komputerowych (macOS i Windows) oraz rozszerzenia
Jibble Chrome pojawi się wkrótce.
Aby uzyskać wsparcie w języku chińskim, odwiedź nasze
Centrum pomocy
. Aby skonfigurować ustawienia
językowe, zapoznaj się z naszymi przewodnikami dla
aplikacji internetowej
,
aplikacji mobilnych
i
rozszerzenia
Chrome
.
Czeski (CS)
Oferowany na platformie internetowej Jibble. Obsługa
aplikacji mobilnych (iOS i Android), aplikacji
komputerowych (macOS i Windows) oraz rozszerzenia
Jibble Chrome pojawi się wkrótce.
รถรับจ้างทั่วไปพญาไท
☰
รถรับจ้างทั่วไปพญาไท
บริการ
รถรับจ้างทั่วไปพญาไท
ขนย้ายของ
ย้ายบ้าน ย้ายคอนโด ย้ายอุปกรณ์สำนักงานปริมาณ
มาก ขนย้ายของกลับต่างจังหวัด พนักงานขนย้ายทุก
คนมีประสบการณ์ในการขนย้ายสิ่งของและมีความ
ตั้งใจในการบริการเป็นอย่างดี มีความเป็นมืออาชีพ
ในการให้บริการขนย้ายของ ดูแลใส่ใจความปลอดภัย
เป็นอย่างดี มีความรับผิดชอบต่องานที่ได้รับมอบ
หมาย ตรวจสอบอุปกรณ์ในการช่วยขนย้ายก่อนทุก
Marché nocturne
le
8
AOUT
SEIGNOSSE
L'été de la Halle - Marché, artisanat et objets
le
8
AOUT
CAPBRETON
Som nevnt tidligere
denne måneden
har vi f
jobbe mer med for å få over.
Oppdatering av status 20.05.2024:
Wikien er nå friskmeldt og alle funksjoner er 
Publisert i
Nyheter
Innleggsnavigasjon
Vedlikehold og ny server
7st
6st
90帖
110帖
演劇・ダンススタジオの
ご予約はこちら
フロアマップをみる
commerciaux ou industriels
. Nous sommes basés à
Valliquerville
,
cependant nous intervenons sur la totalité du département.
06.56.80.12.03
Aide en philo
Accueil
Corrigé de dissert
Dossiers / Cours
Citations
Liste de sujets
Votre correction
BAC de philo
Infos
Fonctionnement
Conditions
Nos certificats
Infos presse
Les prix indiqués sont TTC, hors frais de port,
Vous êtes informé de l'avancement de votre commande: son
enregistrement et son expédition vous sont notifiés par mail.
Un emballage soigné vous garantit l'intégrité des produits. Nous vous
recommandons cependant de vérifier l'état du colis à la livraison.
::::::
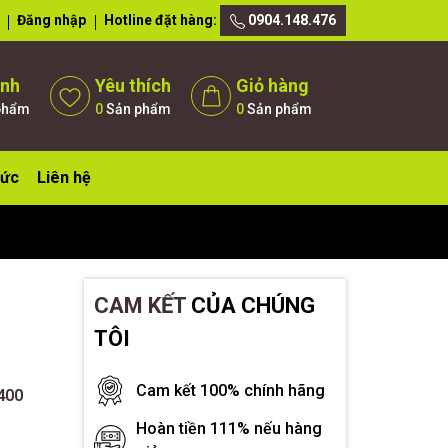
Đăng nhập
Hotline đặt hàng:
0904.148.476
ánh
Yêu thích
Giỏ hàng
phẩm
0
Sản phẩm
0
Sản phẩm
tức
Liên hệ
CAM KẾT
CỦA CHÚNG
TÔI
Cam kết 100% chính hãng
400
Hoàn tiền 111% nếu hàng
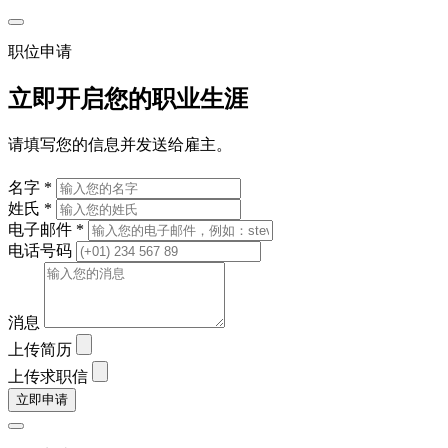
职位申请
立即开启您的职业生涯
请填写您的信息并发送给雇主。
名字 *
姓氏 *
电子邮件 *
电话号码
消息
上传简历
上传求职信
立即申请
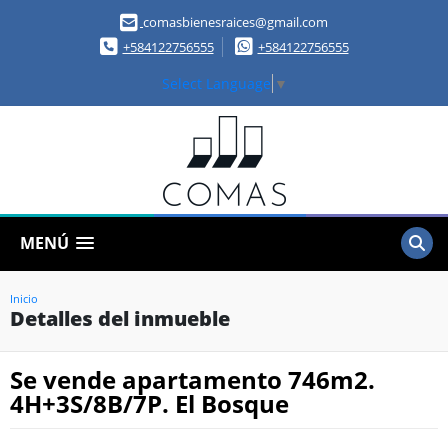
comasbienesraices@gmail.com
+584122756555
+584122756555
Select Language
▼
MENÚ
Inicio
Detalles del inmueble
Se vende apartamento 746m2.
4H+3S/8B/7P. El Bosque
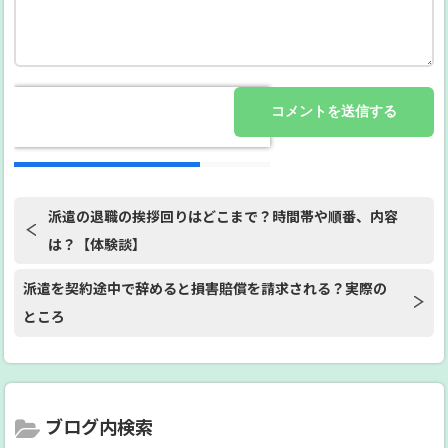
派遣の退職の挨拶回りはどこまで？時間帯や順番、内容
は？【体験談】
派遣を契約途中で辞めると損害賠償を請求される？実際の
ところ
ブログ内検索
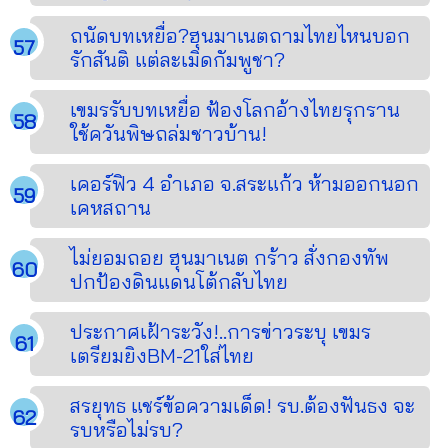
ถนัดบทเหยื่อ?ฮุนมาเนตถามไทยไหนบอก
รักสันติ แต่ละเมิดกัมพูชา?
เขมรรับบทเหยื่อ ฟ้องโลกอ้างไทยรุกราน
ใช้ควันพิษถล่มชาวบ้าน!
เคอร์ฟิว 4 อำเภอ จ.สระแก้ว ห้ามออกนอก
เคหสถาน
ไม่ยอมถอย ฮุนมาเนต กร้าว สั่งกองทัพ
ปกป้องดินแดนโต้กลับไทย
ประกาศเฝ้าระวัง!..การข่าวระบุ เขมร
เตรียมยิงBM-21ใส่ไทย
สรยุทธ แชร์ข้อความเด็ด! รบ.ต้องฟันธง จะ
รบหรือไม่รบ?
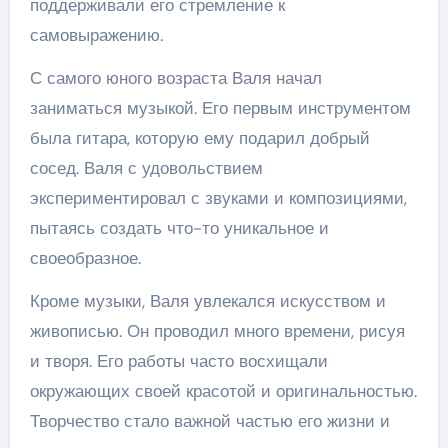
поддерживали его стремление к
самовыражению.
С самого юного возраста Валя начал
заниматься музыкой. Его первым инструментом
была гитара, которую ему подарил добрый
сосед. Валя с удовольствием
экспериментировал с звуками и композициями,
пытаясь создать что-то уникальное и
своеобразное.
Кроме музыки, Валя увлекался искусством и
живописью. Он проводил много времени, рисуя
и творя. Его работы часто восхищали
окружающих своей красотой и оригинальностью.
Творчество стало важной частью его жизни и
::::::
● TASK PROMPT
Among the lines of the data, identify those with the word "aplikacji". Copy each of them.

● THE ANSWER
aplikacji internetowej
aplikacji mobilnych
aplikacji mobilnych (iOS i Android), aplikacji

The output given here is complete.